The following supporters of redlining via the great schools website are not friends of public schools. They want to preserve schools and communities that are segregated by income, race, ethnicity, ownership of major assets (e.g., homes, automobiles), access to public services and amenities (e.g., public parks, libraries).
These supporters of segregation hide their agenda under a lot of rhetoric about saving children from failing schools. Wrong. These are the billionaires who are determined to misrepresent and undermine schools and neighborhoods through the irresponsible use of school “performance data,” especially scores on state standardized tests and more recently spurious surveys about school climate, the physical appearance of the school, and usually anonymous “customer” satisfaction ratings.
Major supporters of this redlining website are (logo displayed): Walton Family Foundation, Laura and John Arnold Foundation, Bloomberg Philanthropies, Carnegie Corporation of New York, Einhorn Family Charitable Trust; The Leona M and Harry B Helmsley Charitable Trust,
Bill and Melinda Gates Foundation
Other supporters: The Charles Hayden Foundation; Charles and Helen Schwab Foundation; Charles and Lynn Schusterman Family Foundation; David and Lucile Packard Foundation; Heising-Simons Foundation; The Joyce Foundation; Excellent Schools Detroit; The Kern Family Foundation; The Lynde and Harry Bradley Foundation; The Ralph M. Parsons Foundation;
Four other supporters of this website that forwards redlining sould be noted
America Achieves now calls itself “a non-profit accelerator” of large-scale system-wide change in public education. Achieve was and is the major promoter of the Common Core, college and career agenda, and associated tests. Achieve is funded by the Laura and John Arnold Foundation, Bloomberg Philanthropies, Charles Butt, the Heckscher Foundation For Children, the Leona M. and Harry B. Helmsley Charitable Trust, the William and Flora Hewlett Foundation, the George Kaiser Family Foundation, the Kern Family Foundation, the Edna McConnell Clark Foundation (among others).

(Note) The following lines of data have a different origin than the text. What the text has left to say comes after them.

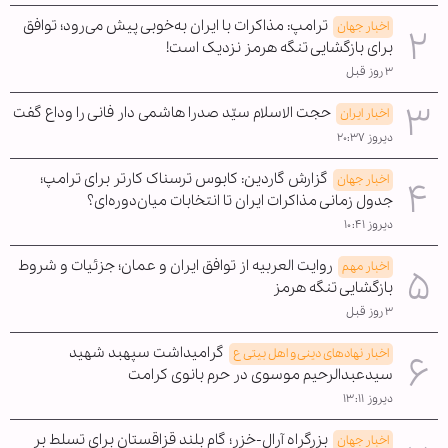
ترامپ: مذاکرات با ایران به‌خوبی پیش می‌رود؛ توافق
اخبار جهان
برای بازگشایی تنگه هرمز نزدیک است!
۳ روز قبل
حجت الاسلام سیّد صدرا هاشمی دار فانی را وداع گفت
اخبار ایران
دیروز ۲۰:۳۷
گزارش گاردین: کابوس ترسناک کارتر برای ترامپ؛
اخبار جهان
جدول زمانی مذاکرات ایران تا انتخابات میان‌دوره‌ای؟
دیروز ۱۰:۴۱
روایت العربیه از توافق ایران و عمان؛ جزئیات و شروط
اخبار مهم
بازگشایی تنگه هرمز
۳ روز قبل
گرامیداشت سپهبد شهید
اخبار نهادهای دینی و اهل بیتی ع
سیدعبدالرحیم موسوی در حرم بانوی کرامت
دیروز ۱۳:۱۱
بزرگراه آرال-خزر؛ گام بلند قزاقستان برای تسلط بر
اخبار جهان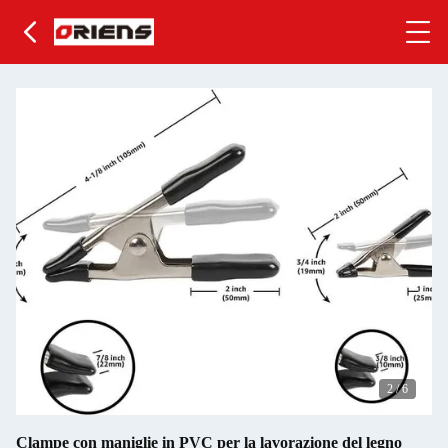
2
/
6
Clampe con maniglie in PVC per la lavorazione del legno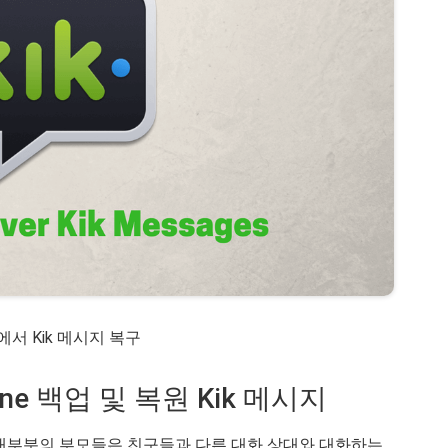
e에서 Kik 메시지 복구
one 백업 및 복원 Kik 메시지
 대부분의 부모들은 친구들과 다른 대화 상대와 대화하는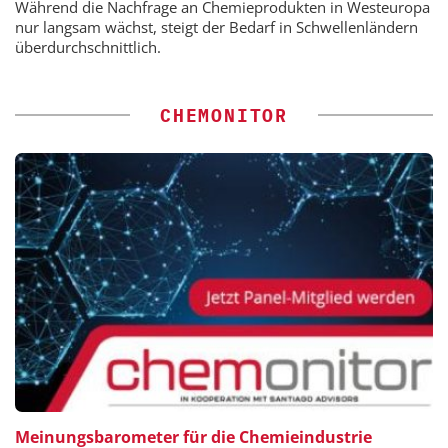
Während die Nachfrage an Chemieprodukten in Westeuropa
nur langsam wächst, steigt der Bedarf in Schwellenländern
überdurchschnittlich.
CHEMONITOR
Meinungsbarometer für die Chemieindustrie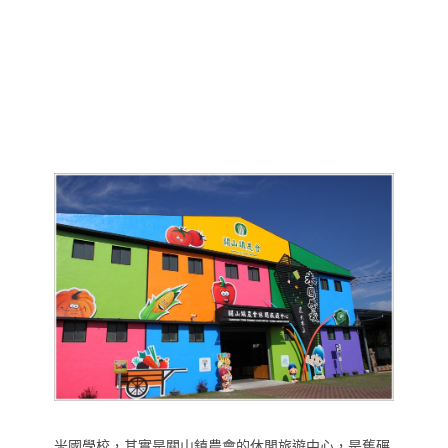
米國學校，其實是關山鎮農會的休閒旅遊中心，是舊碾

EdChoice is the updated name for the Milton Friedman Foundation for Educational Choice. EdChoice wants market-based education, unlimited choice, but subsidized by tax dollars–The DeVos/Trump policy.
Innovate Public Schools is a California-based national organization that uses GreatSchools reports to promote “new” school formation, especially charter schools, through extensive parent “fellowships” and training.
Startup:Education is a grantmaking project of the Chan/Zuckerberg Initiative founded by Facebook founder and CEO Mark Zuckerberg and his wife Priscilla Chan. Everything promoted by Start;Up Education and the larger Chan/Zuckerberg initiative is tech-based and mislabeled personalized learning.
There are other commercial supporters of the website. They pay fees for advertising space and market a range of products called “educational.”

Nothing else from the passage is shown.